Explicit Parameterization of "Mask Precision": Using a scalar precision factor \(p\) to describe granularity and creating training pairs via Gaussian kernels is a natural extension of diffusion "timestep" concepts to mask refinement.
Isomorphic Architecture for GAMR: Reusing the video backbone architecture but replacing text tokens with video tokens allows the module to infer boundaries from visual semantics rather than text, effectively leveraging pre-trained weights.
Audio via Orchestrated Agent instead of End-to-End: By treating TTS/TTM/separation models as tools in a closed-loop system (separate-generate-remix-rework), the framework covers diverse audio scenarios and corrects errors via feedback—a paradigm transferable to any controllable audio generation task.
Frame-wise Cross-Attention acts as the unified injection point for synchronization, serving both the backbone and the mask refiner.

Limitations & Future Work¶

Single-instance constraint: Currently, the model processes one instance at a time. Editing multiple instances requires sequential runs.
Component Dependency: The Audio Agent relies heavily on external tools (ElevenLabs, MLLM evaluators). Quality is capped by these "black box" components, and the iterative pipeline may increase inference latency (the paper does not report average rework counts).
Scenario Complexity: AVISET is filtered for "single primary sounding instances." Generalization to complex scenes with multiple speakers or heavy reverb is not fully verified.
Lip-Sync: Sync-D performance is slightly behind Ovi, suggesting room for improvement in fine-grained lip alignment.

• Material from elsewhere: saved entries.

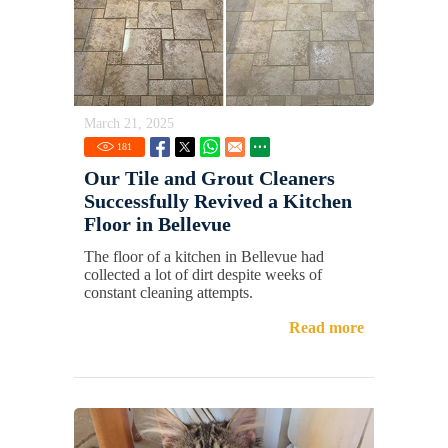
March 21, 2025
181
Our Tile and Grout Cleaners
Successfully Revived a Kitchen
Floor in Bellevue
The floor of a kitchen in Bellevue had
collected a lot of dirt despite weeks of
constant cleaning attempts.
Read more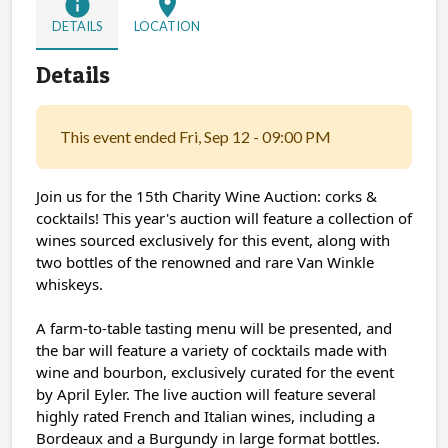
info
location_on
DETAILS
LOCATION
Details
This event ended Fri, Sep 12 - 09:00 PM
Join us for the 15th Charity Wine Auction: corks &
cocktails! This year's auction will feature a collection of
wines sourced exclusively for this event, along with
two bottles of the renowned and rare Van Winkle
whiskeys.
A farm-to-table tasting menu will be presented, and
the bar will feature a variety of cocktails made with
wine and bourbon, exclusively curated for the event
by April Eyler. The live auction will feature several
highly rated French and Italian wines, including a
Bordeaux and a Burgundy in large format bottles.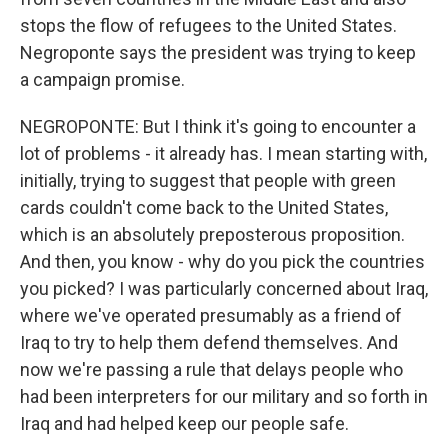
stops the flow of refugees to the United States.
Negroponte says the president was trying to keep
a campaign promise.
NEGROPONTE: But I think it's going to encounter a
lot of problems - it already has. I mean starting with,
initially, trying to suggest that people with green
cards couldn't come back to the United States,
which is an absolutely preposterous proposition.
And then, you know - why do you pick the countries
you picked? I was particularly concerned about Iraq,
where we've operated presumably as a friend of
Iraq to try to help them defend themselves. And
now we're passing a rule that delays people who
had been interpreters for our military and so forth in
Iraq and had helped keep our people safe.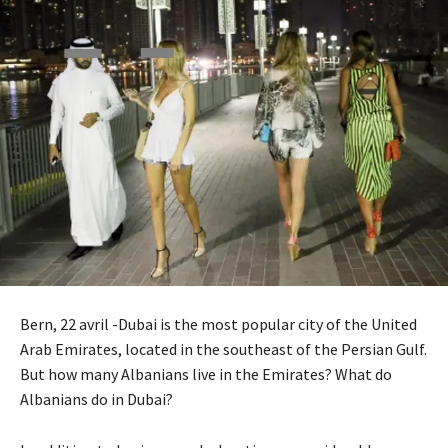
Bern, 22 avril -Dubai is the most popular city of the United
Arab Emirates, located in the southeast of the Persian Gulf.
But how many Albanians live in the Emirates? What do
Albanians do in Dubai?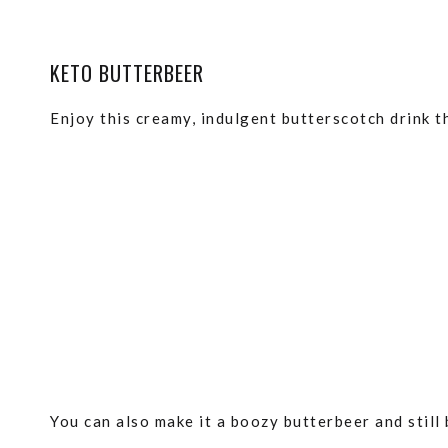
KETO BUTTERBEER
Enjoy this creamy, indulgent butterscotch drink th
You can also make it a boozy butterbeer and still 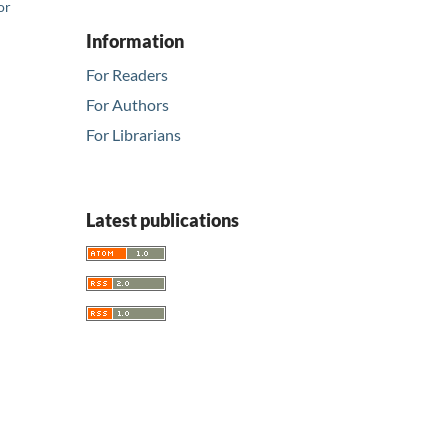
or
Information
For Readers
For Authors
For Librarians
Latest publications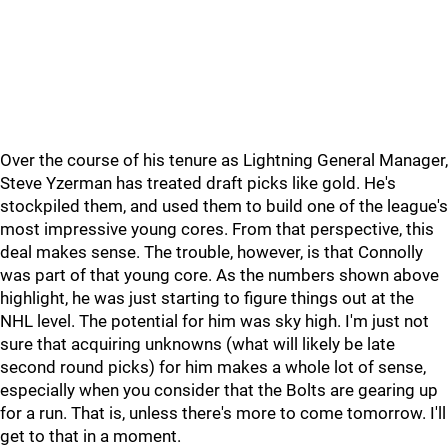
Over the course of his tenure as Lightning General Manager,
Steve Yzerman has treated draft picks like gold. He's
stockpiled them, and used them to build one of the league's
most impressive young cores. From that perspective, this
deal makes sense. The trouble, however, is that Connolly
was part of that young core. As the numbers shown above
highlight, he was just starting to figure things out at the
NHL level. The potential for him was sky high. I'm just not
sure that acquiring unknowns (what will likely be late
second round picks) for him makes a whole lot of sense,
especially when you consider that the Bolts are gearing up
for a run. That is, unless there's more to come tomorrow. I'll
get to that in a moment.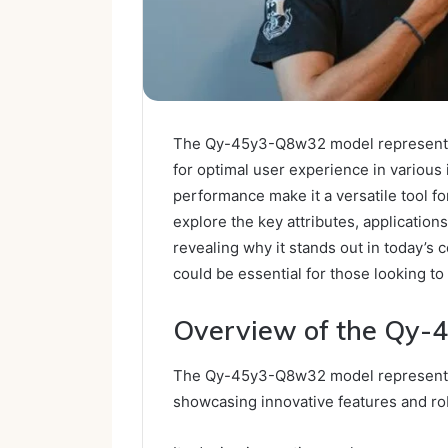
The Qy-45y3-Q8w32 model represents 
for optimal user experience in various i
performance make it a versatile tool fo
explore the key attributes, applicatio
revealing why it stands out in today’s 
could be essential for those looking to
Overview of the Qy
The Qy-45y3-Q8w32 model represents a
showcasing innovative features and ro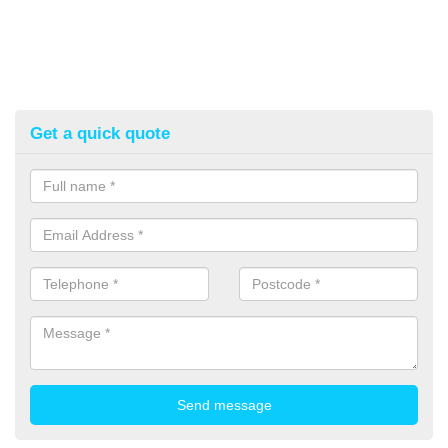
Get a quick quote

vs. AvED: AvED uses cross-modal contrastive sync at the scene level; AVI-Edit achieves instance-level + frame-wise control, leading in FVD and AC.
vs. Object-AVEdit: While it offers object control, its inversion paradigm lacks temporal controllability; AVI-Edit uses the Audio Agent for explicit temporal guidance.
vs. Ovi (Generator): Ovi is a generator; when adapted for zero-shot inpainting, its visual consistency is inferior to AVI-Edit's dedicated editing design.
vs. VACE-Foley (Serial): Serializing video editing and audio generation leads to a decoupling that often results in synthesized voice failure; AVI-Edit's joint backbone yields better synchronization.

Rating¶

Novelty: ⭐⭐⭐⭐⭐ First framework to unify instance-level editing, frame-wise audio sync, and fine-grained spatio-temporal control. Precision factor and self-feedback Agent are innovative.
Experimental Thoroughness: ⭐⭐⭐⭐ Quantitative results, user studies, and ablations are comprehensive, though baselines are limited due to the task's novelty.
Writing Quality: ⭐⭐⭐⭐ Modules are clearly defined with complete formulas; framework diagrams are dense but informative.
Value: ⭐⭐⭐⭐⭐ Audio-visual synchronized editing is a high-demand area in the generative video era. The AVISET dataset is a valuable contribution.